At a bodyweight of 172, for simplicity I used 170 for the bench press, 85 for the overhead press and curl and 42.5 for the weighted dip.
A challenging workout that was fun to give a go at. I probably won’t do it often but might use it every few months to remeasure.

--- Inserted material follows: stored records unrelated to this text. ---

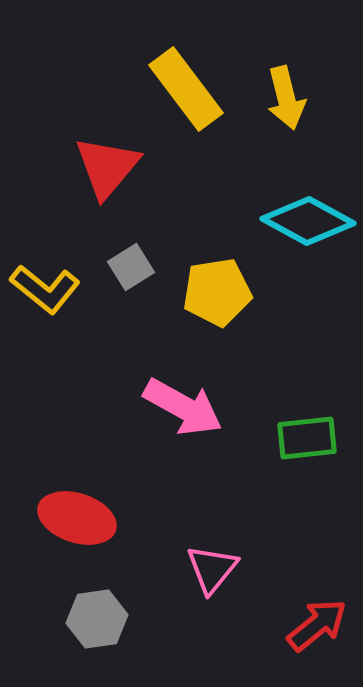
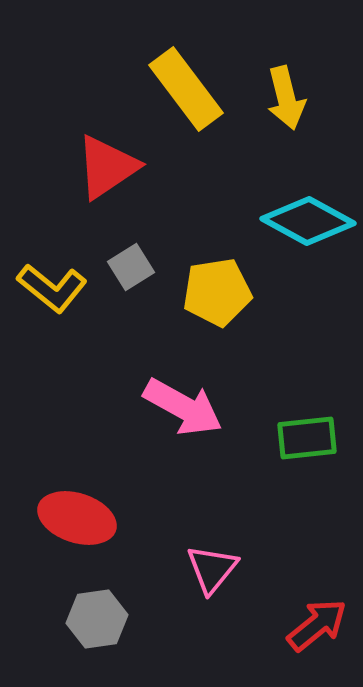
red triangle: rotated 16 degrees clockwise
yellow L-shape: moved 7 px right, 1 px up
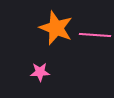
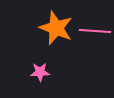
pink line: moved 4 px up
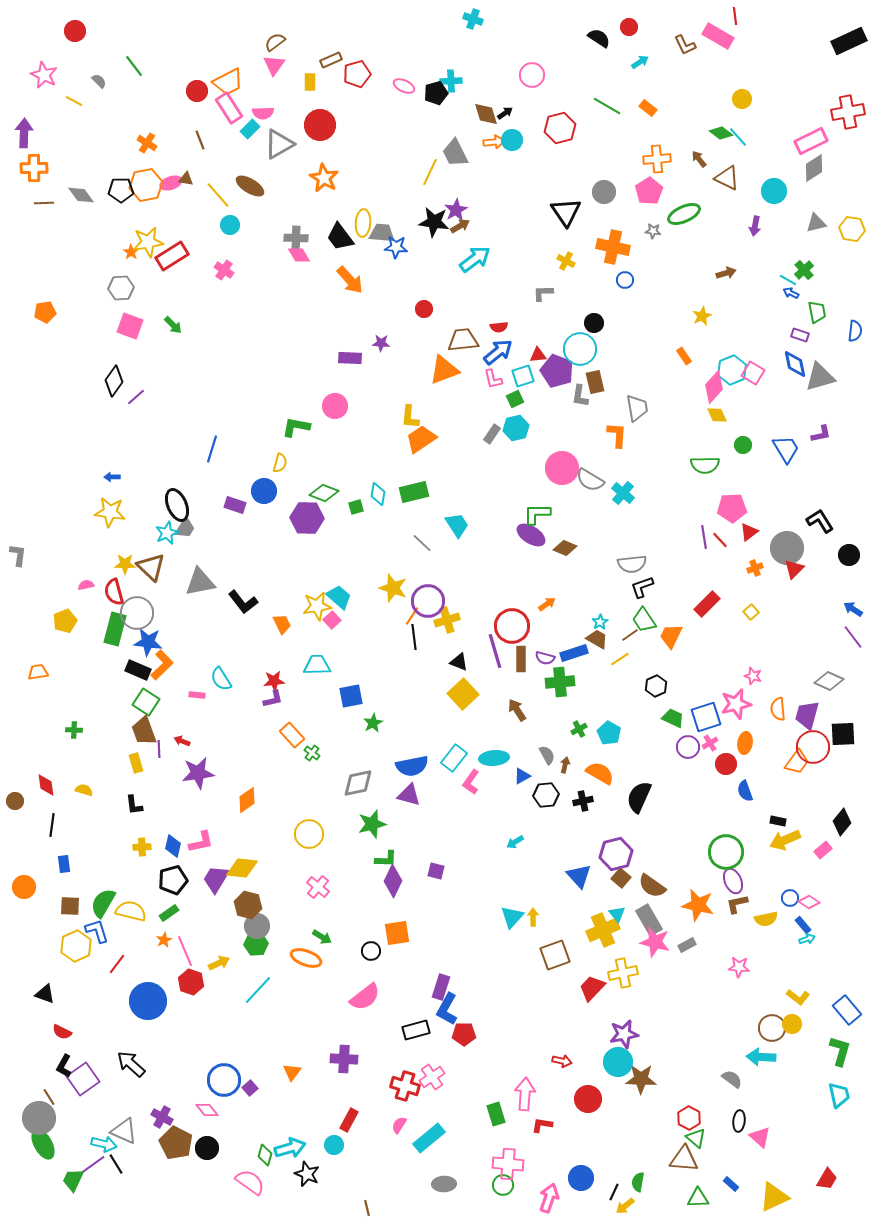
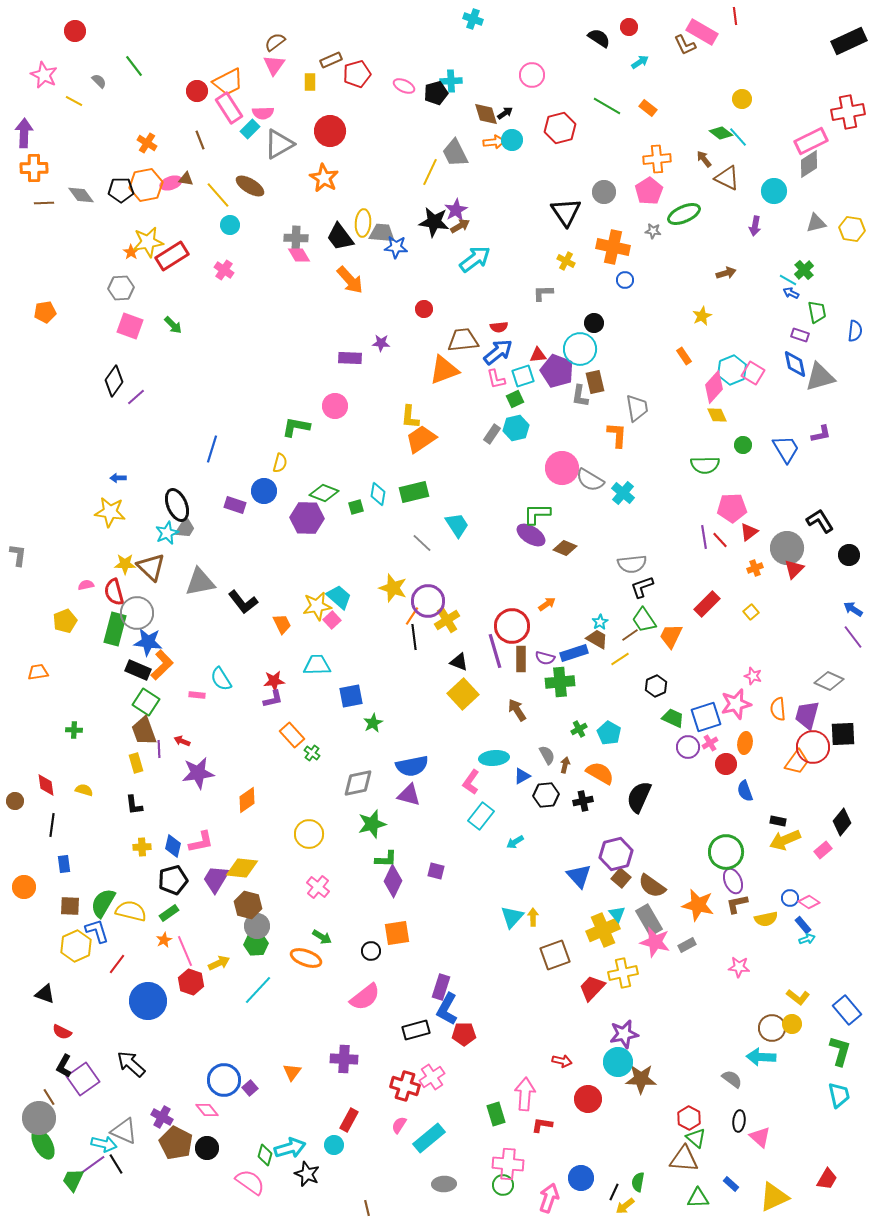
pink rectangle at (718, 36): moved 16 px left, 4 px up
red circle at (320, 125): moved 10 px right, 6 px down
brown arrow at (699, 159): moved 5 px right
gray diamond at (814, 168): moved 5 px left, 4 px up
pink L-shape at (493, 379): moved 3 px right
blue arrow at (112, 477): moved 6 px right, 1 px down
yellow cross at (447, 620): rotated 15 degrees counterclockwise
cyan rectangle at (454, 758): moved 27 px right, 58 px down
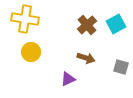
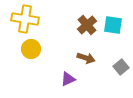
cyan square: moved 3 px left, 1 px down; rotated 36 degrees clockwise
yellow circle: moved 3 px up
gray square: rotated 35 degrees clockwise
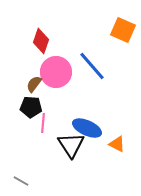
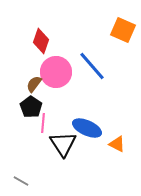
black pentagon: rotated 30 degrees clockwise
black triangle: moved 8 px left, 1 px up
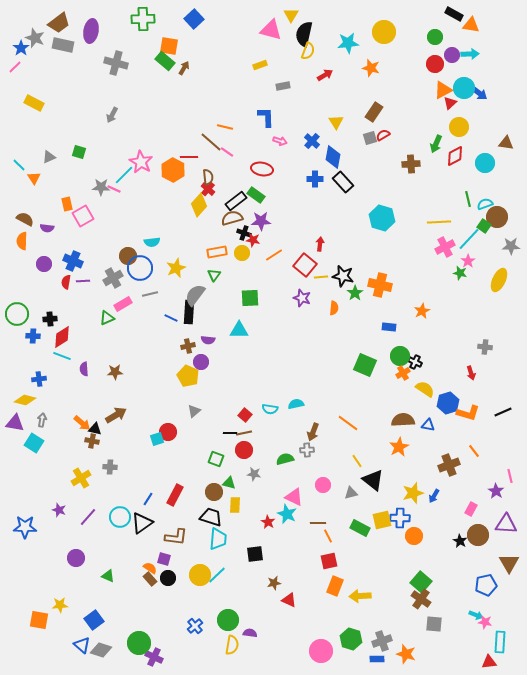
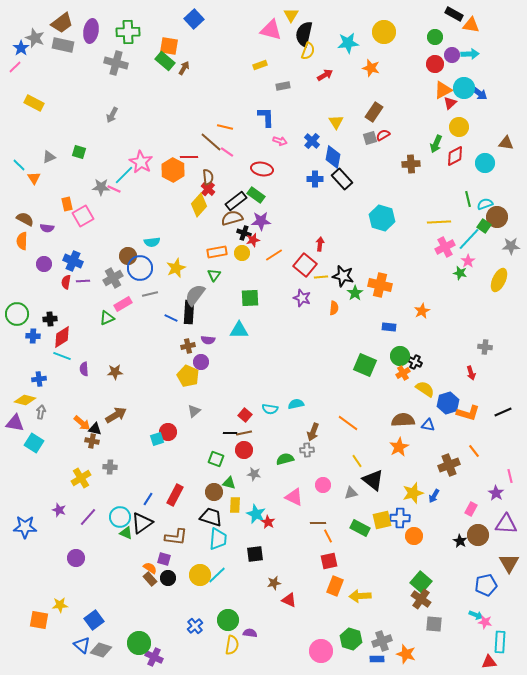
green cross at (143, 19): moved 15 px left, 13 px down
brown trapezoid at (59, 23): moved 3 px right
black rectangle at (343, 182): moved 1 px left, 3 px up
red star at (253, 240): rotated 24 degrees counterclockwise
gray arrow at (42, 420): moved 1 px left, 8 px up
purple star at (496, 491): moved 2 px down
cyan star at (287, 514): moved 31 px left
green triangle at (108, 576): moved 18 px right, 43 px up
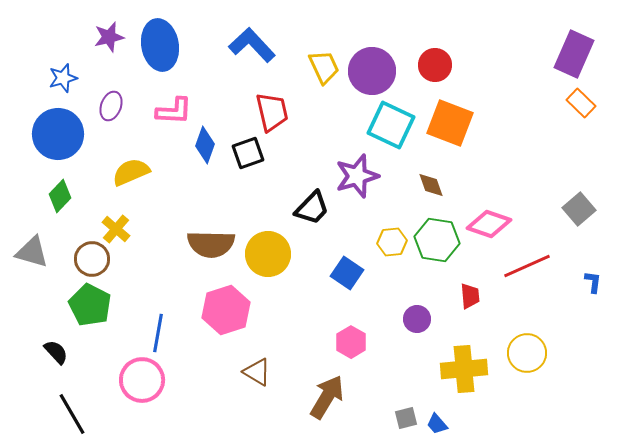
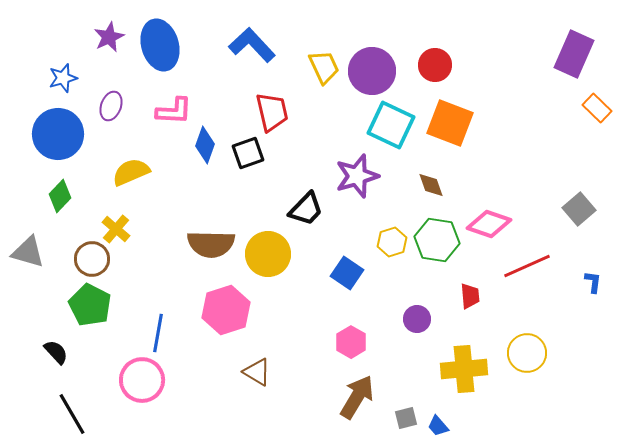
purple star at (109, 37): rotated 12 degrees counterclockwise
blue ellipse at (160, 45): rotated 6 degrees counterclockwise
orange rectangle at (581, 103): moved 16 px right, 5 px down
black trapezoid at (312, 208): moved 6 px left, 1 px down
yellow hexagon at (392, 242): rotated 12 degrees counterclockwise
gray triangle at (32, 252): moved 4 px left
brown arrow at (327, 397): moved 30 px right
blue trapezoid at (437, 424): moved 1 px right, 2 px down
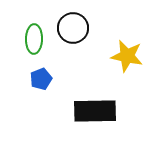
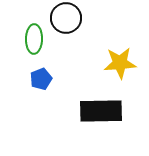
black circle: moved 7 px left, 10 px up
yellow star: moved 7 px left, 7 px down; rotated 16 degrees counterclockwise
black rectangle: moved 6 px right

Mantathalon Final Score: 20+20+18+16+16=90
After the Mantathalon added:
Lat Pulldown 3 sets of 10
Seated Alternating Iso Row 2 sets of 8
Seated Row 2 sets of 10
Hang Power Clean & Press 2 sets of 10 @ 85lb
Tues 5-1-12
Max Push Workout
Bench Press 20-10-5-2-1-1-1-1-Fail
95-135-185-205-225-245-265-275
Incline Press 5-2-1-1-1
135-155-175-185-195
Overhead Press 5-2-1-1-Fail
95-115-125-135-150
Plank Knee Tucks on Sliders 4 sets of 15
Thur 4-26-12
Upper Body Push
Pushup Plus x 10
Bench Press 20-10-10-14-10-8
45-95-135-185-185-185
DB Incline Press 10-7-10
65-70-70
Bradford Press 10-7
85-95
Superset of:
DB Lateral Raise15-15-11
17.5-20-20
DB Skullcrusher 10-10-8
30-30-30
Bench Dips 2 sets of 20
Thur 4-5-12
Still working on a traditional routine. I guess I haven’t done much “moving naturally” lately. Probably won’t be too long before the good weather and desire to climb and jump on things gets the best of me…
Upper Body Push
3 sets of all exercises
Bench Press (175: bodyweight)
20-10-9 reps
Incline Press (135lbs)
10-10-10
Standing Press (100lbs)
7-6-7
Skullcrushers (70lbs: narrow-wide-narrow grip)
10-10-9
Fri 3-23-12
Kept it simple today- an old fashioned upper body push workout with a little arms added at the end.
Upper Body Push
Bench Press 3-3-3-1-1-1
195-205-215-225-245-255: Total 1340
Incline Bench Press 5-5-5-5
135-155-165-165: Total 620
Superset of…
Overhead Press (95 lbs) 10-10-10-8
“Un”Cheat BB Bicep Curl (45 lbs) 10-10-10-10
Uncheat Curl: slow reps, lean slightly back on eccentric portion, lean slightly forward on concentric movement.